Arkansas, Florida, Tennessee and Texas did not direct as many resources as other states in encouraging residents to fill out census forms. Mississippi spent around $400,000 and Illinois allocated $29 million toward those efforts. Historically, groups that have undercounts are racial and ethnic minorities, renters and young children.
Texas and Florida, two of the fastest growing states over the last decade, had been expected to gain more congressional seats from the 2020 census than they actually did. Florida gained only one extra seat and Texas only got an extra two.
Florida's undercount translates into around 750,600 missed residents, and an analysis by Election Data Services shows the Sunshine State needed only around 171,500 more residents to gain an extra seat.
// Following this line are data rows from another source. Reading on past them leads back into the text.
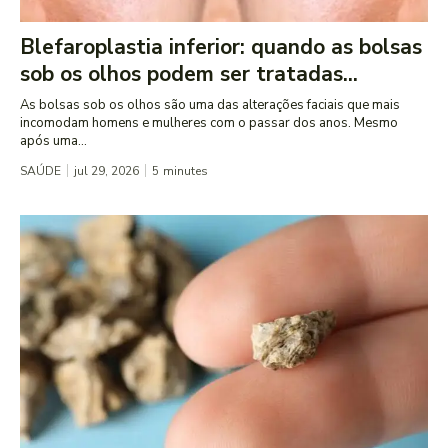
Blefaroplastia inferior: quando as bolsas
sob os olhos podem ser tratadas...
As bolsas sob os olhos são uma das alterações faciais que mais
incomodam homens e mulheres com o passar dos anos. Mesmo
após uma...
SAÚDE
jul 29, 2026
5
minutes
The undercount in Texas translates into around 560,000 residents, while the Election Data Services analysis put Texas as needing only 189,000 more residents to gain another congressional seat.
Hispanics make up more than a quarter of Florida's population and almost 40% of Texas residents, and critics say the Trump administration's failed efforts to add a citizenship question to the census form may have had a chilling effect on the participation of Hispanics, immigrants and others.
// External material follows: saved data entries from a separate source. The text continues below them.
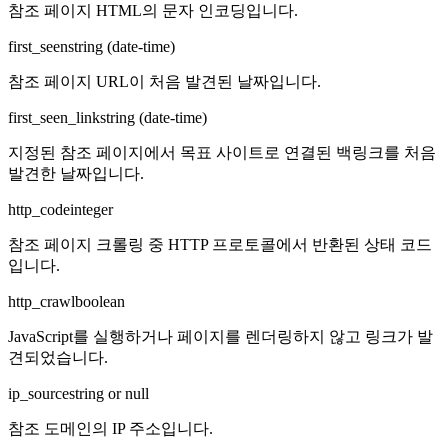
참조 페이지 HTML의 문자 인코딩입니다.
first_seen
string (date-time)
참조 페이지 URL이 처음 발견된 날짜입니다.
first_seen_link
string (date-time)
지정된 참조 페이지에서 목표 사이트로 연결된 백링크를 처음
발견한 날짜입니다.
http_code
integer
참조 페이지 크롤링 중 HTTP 프로토콜에서 반환된 상태 코드
입니다.
http_crawl
boolean
JavaScript를 실행하거나 페이지를 렌더링하지 않고 링크가 발
견되었습니다.
ip_source
string or null
참조 도메인의 IP 주소입니다.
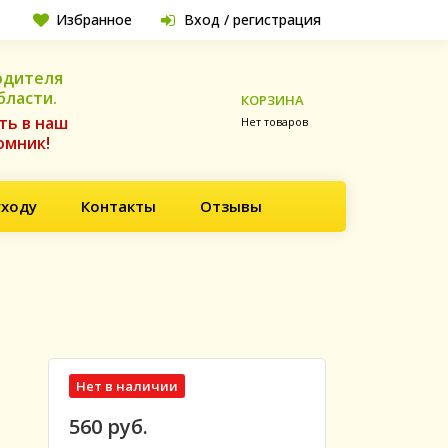
Избранное
Вход / регистрация
одителя
бласти.
КОРЗИНА
ть в наш
Нет товаров
омник!
уходу
Контакты
Отзывы
Нет в наличии
560 руб.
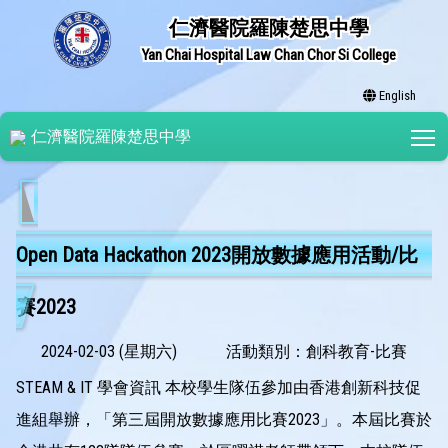
仁濟醫院羅陳楚思中學
Yan Chai Hospital Law Chan Chor Si College
English
T
仁濟醫院羅陳楚思中學
Open Data Hackathon 2023開放數據應用活動/比
賽2023
2024-02-03 (星期六)
活動類別：創科教育-比賽
STEAM & IT 學會資訊 本校學生隊伍參加由香港創新科技促
進組舉辦，「第三屆開放數據應用比賽2023」。本屆比賽於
It was a different story for states where residents were overcounted, like Minnesota and Rhode Island. Minnesota was allocated the 435th and final congressional seat in the House of Representatives; if Minnesota had counted 26 fewer people, that seat would have gone to New York. Minnesota's 3.8% overcount amounted to around 219,000 residents.
In Rhode Island, the 5% overcount translates into more than 55,000 residents. It would have lost a seat if 19,000 fewer residents had been counted, according to Election Data Services.
Other states with overcounts were Hawaii, at almost 6.8%; Delaware, at 5.4%; New York, at 3.4%; Utah, at almost 2.6%; Massachusetts, at 2.2%; and Ohio, at almost 1.5%.